Amounts are still being finalized. Additional details of these actions will be provided in Alcoas 2010 first quarter Form 10-Q.
|Item 8.01||Other Events.|
On March 23, 2010, the Patient Protection and Affordable Care Act (the PPACA) was signed into law, and, on March 30, 2010, the Health Care and Education Reconciliation Act of 2010 (the HCERA and, together with PPACA, the Acts), which makes various amendments to certain aspects of the PPACA, was signed into law.
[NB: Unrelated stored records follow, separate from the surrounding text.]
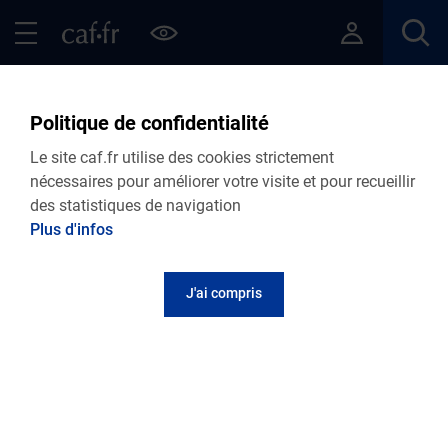
Contenu principal
Pied de page
Menu Principal - Espaces
Fermer le menu principal
Retour Vies de Famille
Politique de confidentialité
Le site caf.fr utilise des cookies strictement
nécessaires pour améliorer votre visite et pour recueillir
des statistiques de navigation
Menu VDF
Plus d'infos
Accueil
Articles
Lire le magazine
J'ai compris
Retrouvez toutes nos actualités Vie de
famille
Personnalisez votre actualité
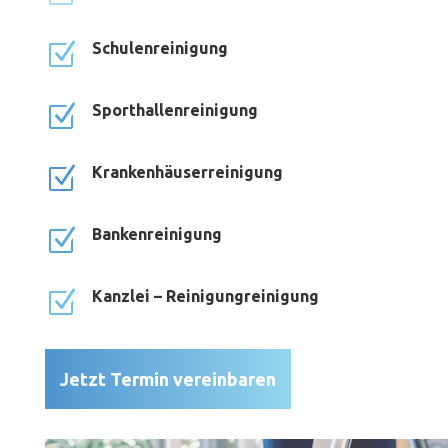
Z
Schulenreinigung
Z
Sporthallenreinigung
Z
Krankenhäuserreinigung
Z
Bankenreinigung
Z
Kanzlei – Reinigungreinigung
Jetzt Termin vereinbaren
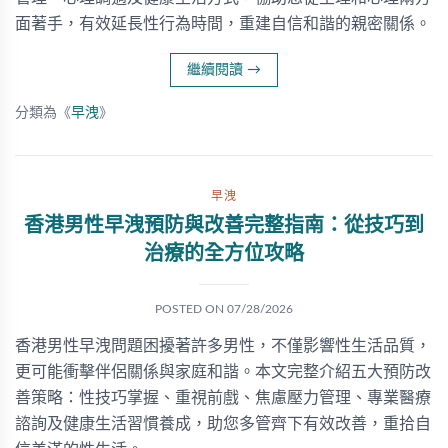
面著手，有效延長性行為時間，重建自信和諧的親密關係。
繼續閱讀
→
分類為《
早洩
》
早洩
香港男性早洩預防與改善完整指南：從技巧到
治療的全方位攻略
POSTED ON
07/28/2026
香港男性早洩問題困擾著許多男性，不僅影響性生活品質，
更可能衝擊伴侶關係與家庭和諧。本文完整介紹五大預防改
善策略：性技巧掌握、重視前戲、焦慮壓力管理、專業醫療
諮詢及健康生活習慣養成，助您多管齊下有效改善，重拾自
The Acts effectively change the tax treatment of federal subsidies paid to sponsors of retiree health benefit plans that provide prescription drug benefits that are at least actuarially equivalent to the corresponding benefits provided under Medicare Part D.
The federal subsidy paid to employers was introduced as part of the Medicare Prescription Drug, Improvement, and Modernization Act of 2003 (the MPDIMA). Alcoa has been receiving the federal subsidy since the 2006 tax year related to certain retiree prescription drug plans that were determined to be actuarially equivalent to the benefit provided under Medicare Part D. Under the MPDIMA, the federal subsidy does not reduce an employers income tax deduction for the costs of providing such prescription drug plans nor is it subject to income tax individually.
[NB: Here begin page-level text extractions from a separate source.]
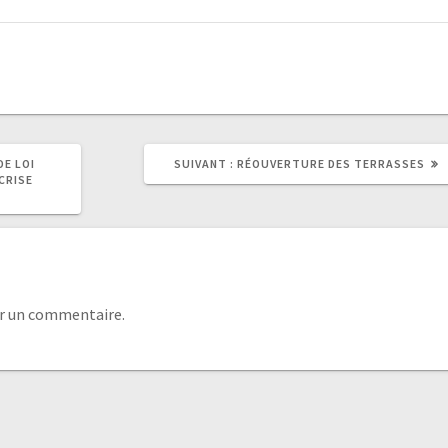
E LOI
SUIVANT :
RÉOUVERTURE DES TERRASSES
 CRISE
r un commentaire.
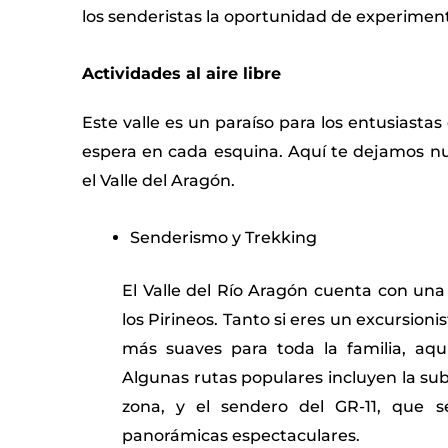
los senderistas la oportunidad de experimenta
Actividades al aire libre
Este valle es un paraíso para los entusiastas d
espera en cada esquina. Aquí te dejamos n
el Valle del Aragón.
Senderismo y Trekking
El Valle del Río Aragón cuenta con un
los Pirineos. Tanto si eres un excursio
más suaves para toda la familia, aquí
Algunas rutas populares incluyen la subi
zona, y el sendero del GR-11, que se
panorámicas espectaculares.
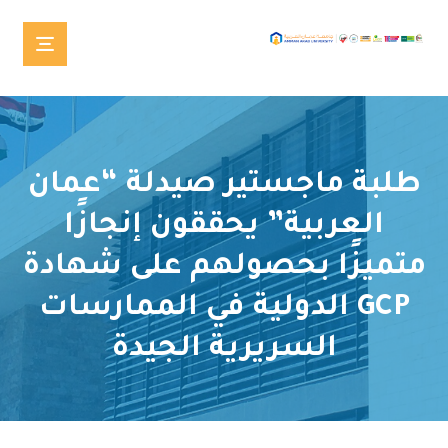
طلبة ماجستير صيدلة “عمان
العربية” يحققون إنجازًا
متميزًا بحصولهم على شهادة
GCP الدولية في الممارسات
السريرية الجيدة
Under the Acts, beginning in 2013 an employers income tax deduction for the costs of providing Medicare Part D-equivalent prescription drug benefits to retirees will be reduced by the amount of the federal subsidy. Under U.S. GAAP, any impact from a change in tax law must be recognized in earnings in the period enacted regardless of the effective date. As a result, management expects to recognize a noncash charge of approximately $80 million in the quarter ended March 31, 2010 for the write-off of deferred tax assets to reflect the change in the tax treatment of the federal subsidy.
It is important to note that the change in the tax treatment of the federal subsidy only affects the application of tax law to Alcoas prescription drug plans that are actuarially equivalent to Medicare Part D and is not expected to result in an increase in the pre-tax cost of providing such plans to its retirees and employees.
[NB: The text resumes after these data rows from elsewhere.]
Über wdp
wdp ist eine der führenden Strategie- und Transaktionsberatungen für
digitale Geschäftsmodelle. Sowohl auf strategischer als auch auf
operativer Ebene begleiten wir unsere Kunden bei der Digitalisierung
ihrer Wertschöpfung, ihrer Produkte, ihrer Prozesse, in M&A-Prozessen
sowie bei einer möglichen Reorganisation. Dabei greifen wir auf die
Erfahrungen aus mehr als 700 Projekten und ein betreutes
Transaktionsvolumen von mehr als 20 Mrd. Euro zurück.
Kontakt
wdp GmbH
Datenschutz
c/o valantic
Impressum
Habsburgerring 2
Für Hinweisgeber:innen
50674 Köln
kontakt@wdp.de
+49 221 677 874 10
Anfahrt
This report contains statements that relate to future events and expectations and, as such, constitute forward-looking statements within the meaning of the Private Securities Litigation Reform Act of 1995. Forward-looking statements include those containing such words as anticipates, believes, estimates, expects, hopes, targets, should, will, will likely result, forecast, outlook, projects or other words of similar meaning. All statements that reflect Alcoas expectations, assumptions or projections about the future other than statements of historical fact are forward-looking statements, including, without limitation, forecasts concerning aluminum industry growth or other trend projections, anticipated financial results or operating performance, and statements about Alcoas strategies, objectives, goals, targets, outlook, and business and financial prospects. Forward-looking statements are subject to a number of known and unknown risks, uncertainties and other factors and are not guarantees of future performance. Actual results, performance or outcomes may differ materially from those expressed in or implied by those forward-looking statements. For a discussion of the specific factors that may cause Alcoas actual results to differ materially from those projected in any forward-looking statements, see Part I, Item 1A of Alcoas Form 10-K for the year ended December 31, 2009, as well as other reports filed with the Securities and Exchange Commission. Alcoa disclaims any intention or obligation to update publicly any forward-looking statements, whether in response to new information, future events or otherwise, except as required by applicable law.
Pursuant to the requirements of the Securities Exchange Act of 1934, the Registrant has duly caused this report to be signed on its behalf by the undersigned hereunto duly authorized.